December 15, 2007

Tina Brown: Media challenge, no blog for her

Shoma Chadhury caught up with Harold Evans and Tina Brown in Delhi where they spoke to about the challenge of journalism in the world today

I pulled out a few things that I was most interested in, starting with this question:
What is the biggest challenge facing media in America today? And India?
Corporatisation. The sophistry of the big conglomerate guys is to say there’s never been more plurality of outlet.
Here's the rest of her reply.

Sure. We have a thousand and one outlets now, but their circulation is zip.

There isn’t a place to have any meaningful public discourse. You’re just talking to yourself. Most publications and networks don’t have the critical mass.
And the major networks and newspapers don’t want to do the work.

... Journalists have to become entrepreneurs. The search for the billionaire with a conscience is a dead end.

... But though media is almost more important than politics at this point, the trouble is American newspapers where my heart lies are really a dying thing and you can’t persuade people to invest in them.

It has to be online. I’ve been working on a website.

I’m determined to make global journalism sexy.

But the web is a capricious thing. No one has figured the economic model. It will get resolved. We are in the in-between stage.

It’s like being in the middle of the Industrial Revolution.

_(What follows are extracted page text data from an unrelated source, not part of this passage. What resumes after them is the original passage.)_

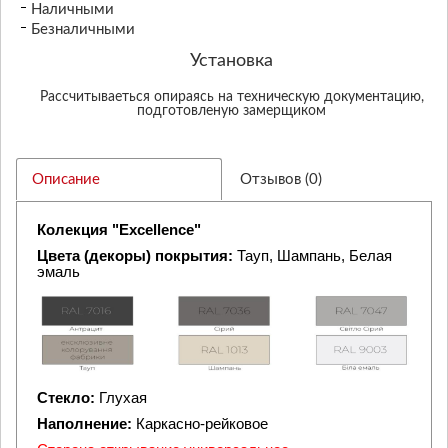
Наличными
Безналичными
Установка
Рассчитываеться опираясь на техническую документацию,
подготовленую замерщиком
Описание
Отзывов (0)
Колекция
"Excellence"
Цвета (декоры) покрытия:
Тауп, Шампань, Белая
эмаль
Стекло:
Глухая
Наполнение:
Каркасно-рейковое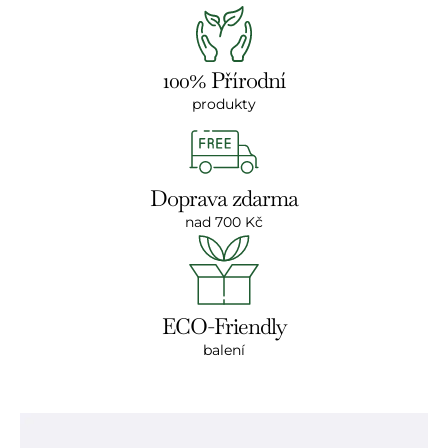
100% Přírodní
produkty
Doprava zdarma
nad 700 Kč
ECO-Friendly
balení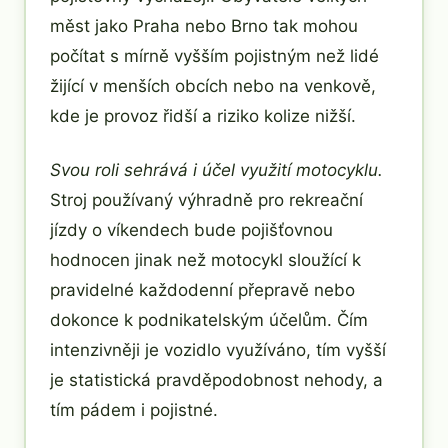
měst jako Praha nebo Brno tak mohou
počítat s mírně vyšším pojistným než lidé
žijící v menších obcích nebo na venkově,
kde je provoz řidší a riziko kolize nižší.
Svou roli sehrává i účel využití motocyklu.
Stroj používaný výhradně pro rekreační
jízdy o víkendech bude pojišťovnou
hodnocen jinak než motocykl sloužící k
pravidelné každodenní přepravě nebo
dokonce k podnikatelským účelům. Čím
intenzivněji je vozidlo využíváno, tím vyšší
je statistická pravděpodobnost nehody, a
tím pádem i pojistné.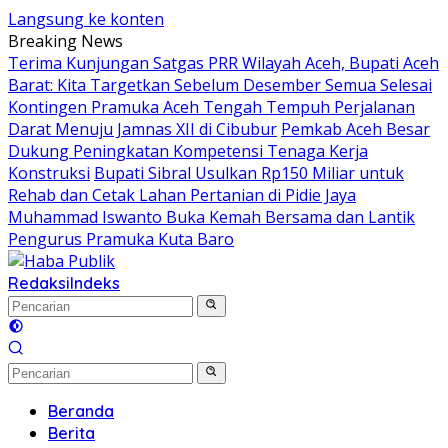
Langsung ke konten
Breaking News
Terima Kunjungan Satgas PRR Wilayah Aceh, Bupati Aceh
Barat: Kita Targetkan Sebelum Desember Semua Selesai
Kontingen Pramuka Aceh Tengah Tempuh Perjalanan
Darat Menuju Jamnas XII di Cibubur
Pemkab Aceh Besar
Dukung Peningkatan Kompetensi Tenaga Kerja
Konstruksi
Bupati Sibral Usulkan Rp150 Miliar untuk
Rehab dan Cetak Lahan Pertanian di Pidie Jaya
Muhammad Iswanto Buka Kemah Bersama dan Lantik
Pengurus Pramuka Kuta Baro
Redaksi
Indeks
Beranda
Berita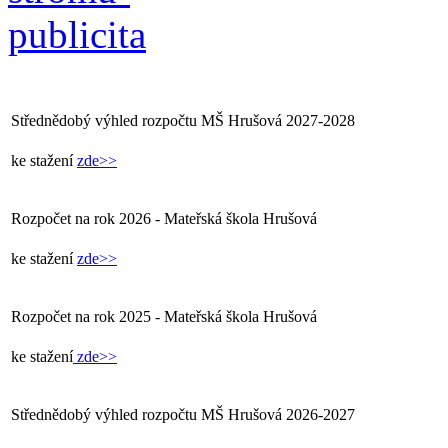
Střednědobý výhled rozpočtu MŠ Hrušová 2027-2028
ke stažení
zde>>
Rozpočet na rok 2026 - Mateřská škola Hrušová
ke stažení
zde>>
Rozpočet na rok 2025 - Mateřská škola Hrušová
ke stažení
zde>>
Střednědobý výhled rozpočtu MŠ Hrušová 2026-2027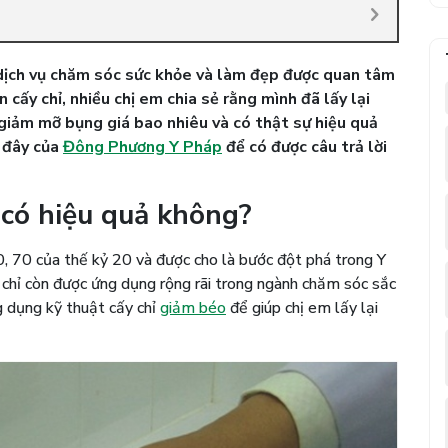
dịch vụ chăm sóc sức khỏe và làm đẹp được quan tâm
 cấy chỉ, nhiều chị em chia sẻ rằng mình đã lấy lại
 giảm mỡ bụng giá bao nhiêu và có thật sự hiệu quả
 đây của
Đông Phương Y Pháp
để có được câu trả lời
 có hiệu quả không?
, 70 của thế kỷ 20 và được cho là bước đột phá trong Y
ấy chỉ còn được ứng dụng rộng rãi trong ngành chăm sóc sắc
g dụng kỹ thuật cấy chỉ
giảm béo
để giúp chị em lấy lại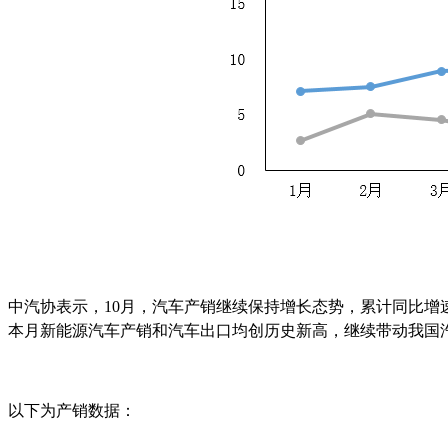
中汽协表示，10月，汽车产销继续保持增长态势，累计同比
本月新能源汽车产销和汽车出口均创历史新高，继续带动我国
以下为产销数据：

Until we figure the online model, we’re stuck with old models with the corporations killing everything. There isn’t a serious journalist who doesn’t feel this. This is not just about professional dissatisfaction. It’s— as Al Gore says in his book — really affecting the marketplace of ideas.
She also shared why you shouldn't expect a blog from her anytime soon.

What do you think the trick on the web will be? I find blogs totally overrated. No rigour.

That’s what the DNA of my website will be. Rigour. I don’t want any more spouting of sloppy opinions. I don’t have the time. ABC just fired 75 TV journalists and hired 75 bloggers instead, responsible only to themselves. It’s insane to do that to your brand. This is just the exuberance of a new medium. No one wants to look uncool, but who’s reading it? People keep asking me to blog, but I’m not going to lower my standards, and why would I write for nothing? Haven’t done that since childhood.